This repository contains scripts and models for identifying scripts in text using different machine learning approaches. The project is structured into four main sections, each implementing a different method for script identification: CLIP, CRNN, ViT (Vision Transformer), and EfficientNet.
This repository provides implementations for four different script identification methods:
CLIP: A contrastive language-image pre-training model for script identification.
CRNN: A Convolutional Recurrent Neural Network-based approach for recognizing scripts in text images.
ViT: A Vision Transformer-based model for script identification tasks.
EfficientNet: An EfficientNetV2-M based model offering an optimal balance of accuracy and efficiency for script identification tasks.
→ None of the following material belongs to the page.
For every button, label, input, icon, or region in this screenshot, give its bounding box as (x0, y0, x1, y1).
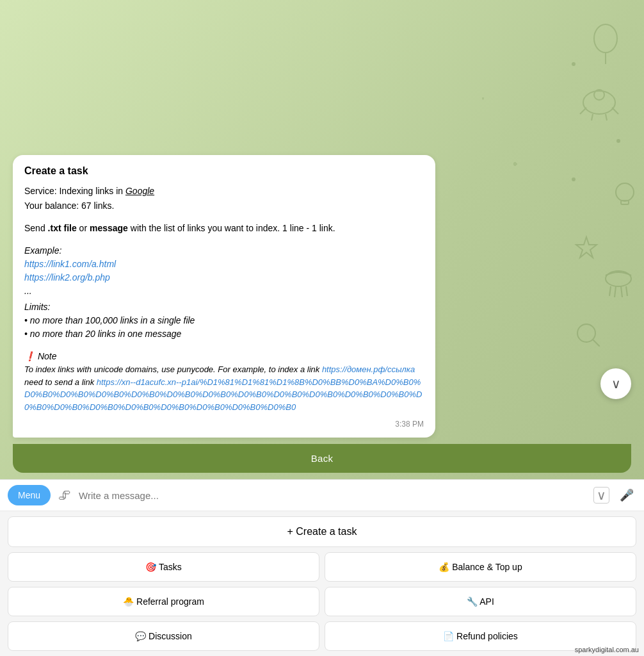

Each method has its own folder with specific scripts for training, testing, and inference, as well as web app deployments (via FastAPI). All models are compatible with Python environments, and each method has its own dependencies listed in the respective requirements.txt file
To get started, clone the repository and install the necessary dependencies for the respective method you wish to use:
git clone https://github.com/Bhashini-IITJ/ScriptIdentification
cd ScriptIdentification
Usage of each model can be found in their respective directory.
We would like to express our gratitude to the authors and contributors of the following repositories for their valuable contributions to this project:
CLIP: We acknowledge OpenAI for the CLIP model, which provided the foundation for our script identification approach using contrastive language-image pre-training.
CRNN: Thanks to the creators of the CRNN model, which served as a core component for the script identification system based on Convolutional Recurrent Neural Networks.
ViT: Special thanks to the developers behind the ViT model, whose implementation of Vision Transformers greatly influenced our approach to script identification.
EfficientNet: We acknowledge the PyTorch torchvision team for providing the EfficientNetV2 architecture used in our efficient script identification models.